Recently, I was creeped out by this supernova. Detected Feb. 18 by Swift, a satellite launched to look for gamma-ray bursts, the exploding star already was the 24th supernova discovered at that early point in 2006. As instruments improve, exploding stars appear more common than cosmologists had expected, and that's not the best news we might have heard. Coded GRB 060218, this star detonation began as a gamma-ray burst that lasted 33 minutes -- absolutely stunning because previous gamma-ray bursts from space have lasted a few seconds at the most. The gamma rays came from 470 million light-years away. That was discomfiting because strong gamma-ray bursts usually emanate from what astronomers call the "deep field," billions of light-years distant and thus billions of years back in the past. A distance of 470 million light-years means the GRB 060218 supernova happened 470 million years ago. That is ancient by human reckoning, but many cosmologists had been assuming the kind of extremely massive detonations thought to cause strong gamma-ray busts occurred only in the misty eons immediately after the Big Bang. The working assumption was that since life appeared on Earth, there had been no stellar mega-explosion. Now we know there has.
...
...had GRB 060218 happened in our galaxy, life on Earth would have ended Feb. 18.
Apart from some lithophillic bacteria, perhaps.
470 million LY is not just "not in the furthermost corners of the Universe", it's not that far from the local galactic cluster, which stretches for 10 million LY. Just outside the Virgo Sipercluster in fact. That's the one we're in.

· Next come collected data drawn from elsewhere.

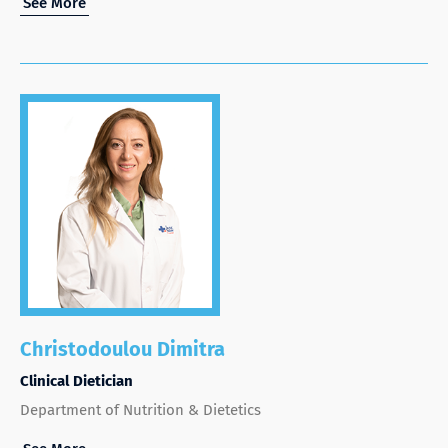
See More
Christodoulou Dimitra
Clinical Dietician
Department of Nutrition & Dietetics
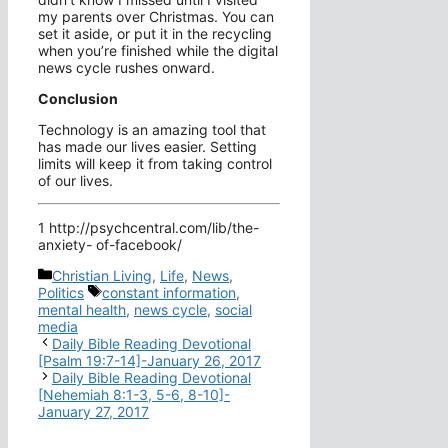
my parents over Christmas. You can
set it aside, or put it in the recycling
when you’re finished while the digital
news cycle rushes onward.
Conclusion
Technology is an amazing tool that
has made our lives easier. Setting
limits will keep it from taking control
of our lives.
1 http://psychcentral.com/lib/the-
anxiety- of-facebook/
Categories
Christian Living
,
Life
,
News
,
Tags
Politics
constant information
,
mental health
,
news cycle
,
social
media
Daily Bible Reading Devotional
[Psalm 19:7-14]-January 26, 2017
Daily Bible Reading Devotional
[Nehemiah 8:1-3, 5-6, 8-10]-
January 27, 2017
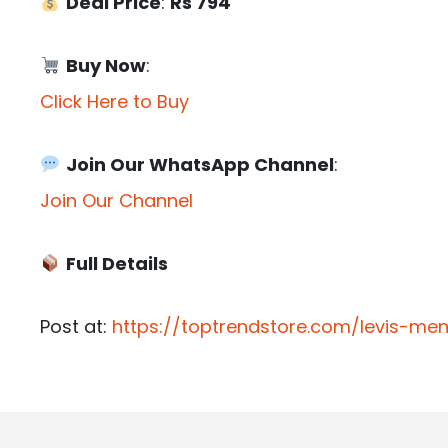
Deal Price
:
Rs 794
Buy Now
:
Click Here to Buy
Join Our WhatsApp Channel
:
Join Our Channel
Full Details
Post at:
https://toptrendstore.com/levis-me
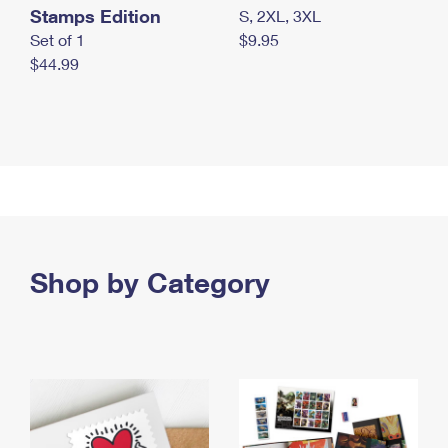
Stamps Edition
S, 2XL, 3XL
Set of 1
$9.95
$44.99
Shop by Category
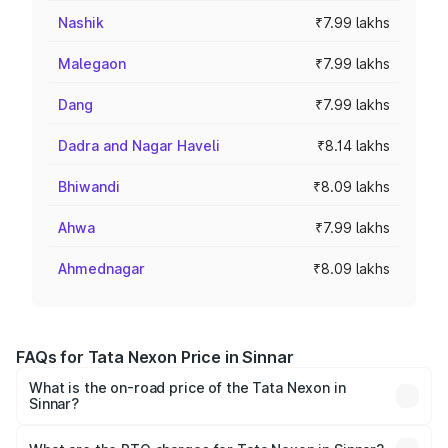
Nashik
₹7.99 lakhs
Malegaon
₹7.99 lakhs
Dang
₹7.99 lakhs
Dadra and Nagar Haveli
₹8.14 lakhs
Bhiwandi
₹8.09 lakhs
Ahwa
₹7.99 lakhs
Ahmednagar
₹8.09 lakhs
FAQs for Tata Nexon Price in Sinnar
What is the on-road price of the Tata Nexon in
Sinnar?
The on-road price of the Tata Nexon ranges from ₹7.40
Lakhs and ₹14.30 Lakhs. On-road prices vary across cities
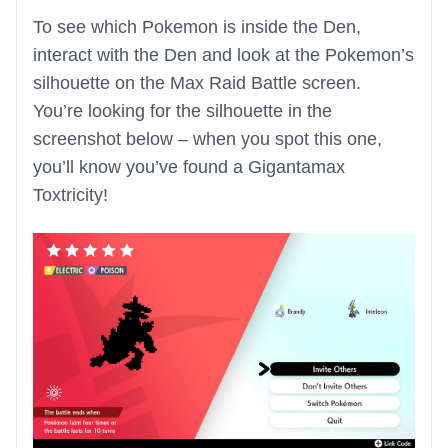
To see which Pokemon is inside the Den,
interact with the Den and look at the Pokemon’s
silhouette on the Max Raid Battle screen.
You’re looking for the silhouette in the
screenshot below – when you spot this one,
you’ll know you’ve found a Gigantamax
Toxtricity!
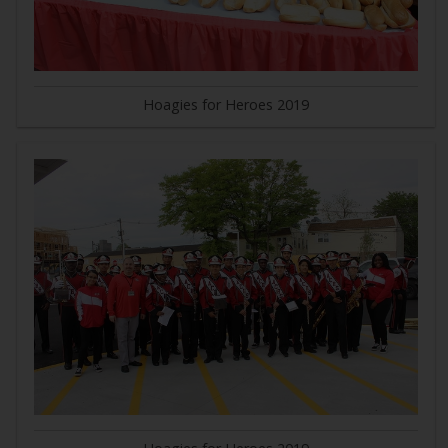
Hoagies for Heroes 2019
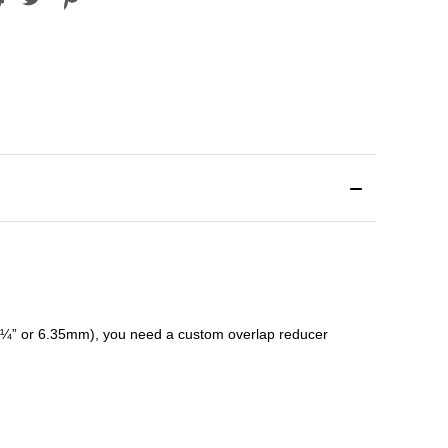
¼” or 6.35mm), you need a custom
overlap
reducer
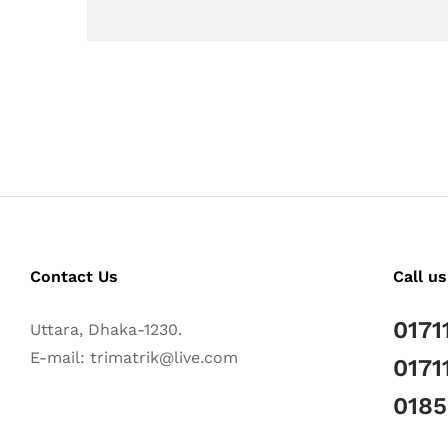
Contact Us
Call us
0171
Uttara, Dhaka-1230.
E-mail: trimatrik@live.com
0171
018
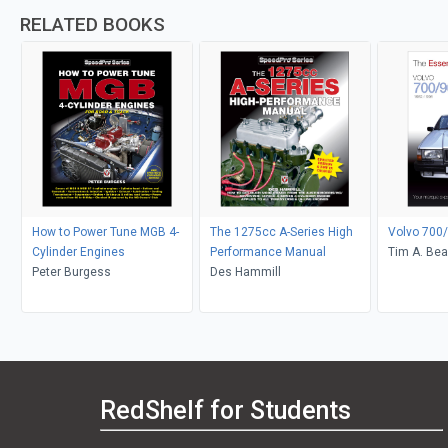
RELATED BOOKS
How to Power Tune MGB 4-
The 1275cc A-Series High
Volvo 700/
Cylinder Engines
Performance Manual
Tim A. Bea
Peter Burgess
Des Hammill
RedShelf for Students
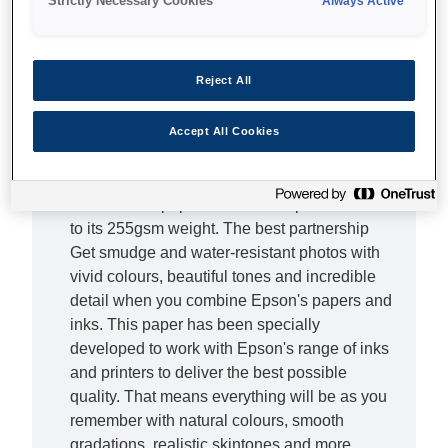
Strictly Necessary Cookies
Always Active
Complete the picture Don't let lesser photo
papers hold you back - with this Premium
Reject All
Glossy Photo Paper you can bring out the true
beauty of your photos. From epic landscapes
to treasured family moments, this superior,
Accept All Cookies
high-quality photo paper will provide the ideal
finishing touch. It doesn't just look special, this
resin coated paper also feels superior thanks
to its 255gsm weight. The best partnership
Get smudge and water-resistant photos with
vivid colours, beautiful tones and incredible
detail when you combine Epson's papers and
inks. This paper has been specially
developed to work with Epson's range of inks
and printers to deliver the best possible
quality. That means everything will be as you
remember with natural colours, smooth
gradations, realistic skintones and more.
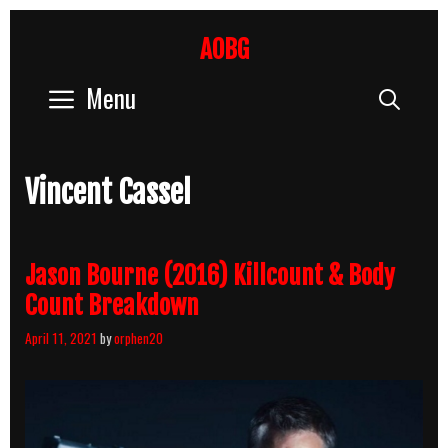
Skip
to
AOBG
content
Menu
Sear
Vincent Cassel
Jason Bourne (2016) Killcount & Body
Count Breakdown
April 11, 2021
by
orphen20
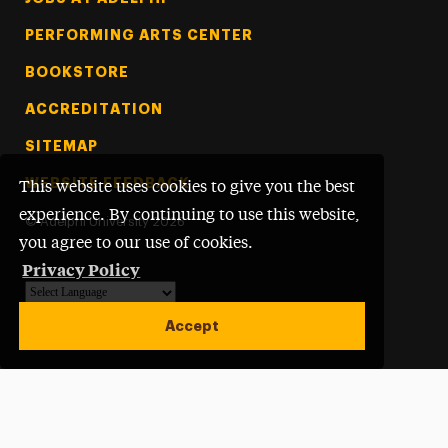
PERFORMING ARTS CENTER
BOOKSTORE
ACCREDITATION
SITEMAP
WEBSITE FEEDBACK
This website uses cookies to give you the best
experience. By continuing to use this website,
©
Adelphi University
2026
you agree to our use of cookies.
Privacy Policy
Powered by
Translate
Accept
Open site alert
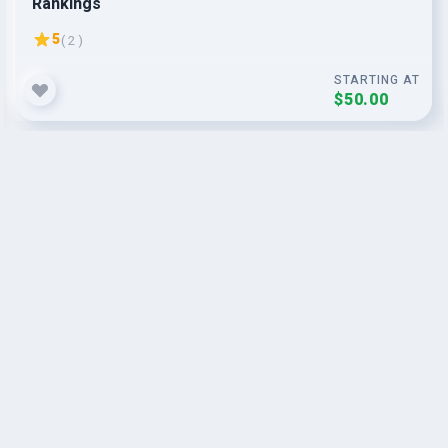
Rankings
5
( 2 )
STARTING AT
$50.00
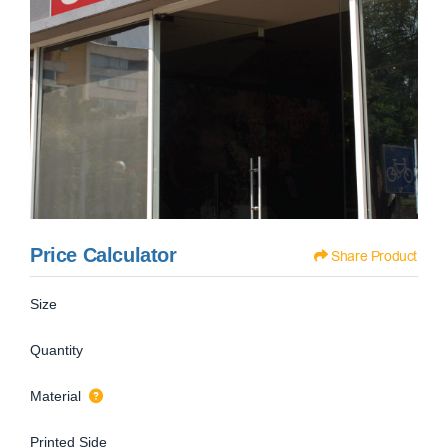
Price Calculator
Share Product
Size
Quantity
Material
Printed Side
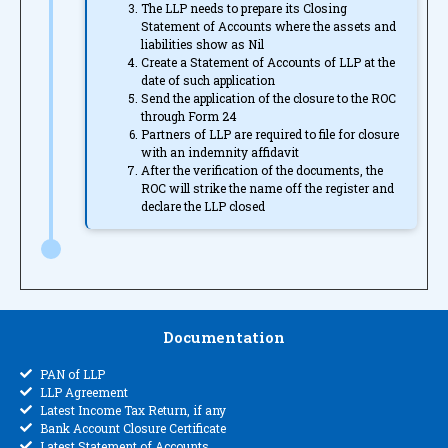
The LLP needs to prepare its Closing
Statement of Accounts where the assets and
liabilities show as Nil
Create a Statement of Accounts of LLP at the
date of such application
Send the application of the closure to the ROC
through Form 24
Partners of LLP are required to file for closure
with an indemnity affidavit
After the verification of the documents, the
ROC will strike the name off the register and
declare the LLP closed
Documentation
PAN of LLP
LLP Agreement
Latest Income Tax Return, if any
Bank Account Closure Certificate
Latest Statement of Accounts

Odds are, conditions within a given Supercluster are fairly uniform, in terms of probablilities of Gamma Ray Bursts like this. A GRB within a Galaxy presses the "reset" button over less than a million years, wiping out all complex life within the whole Galaxy as the Gamma rays propagate outwards.
Puts little problems like Al Qaeda, and trivialities such as minority persecution in perspective, doesn't it?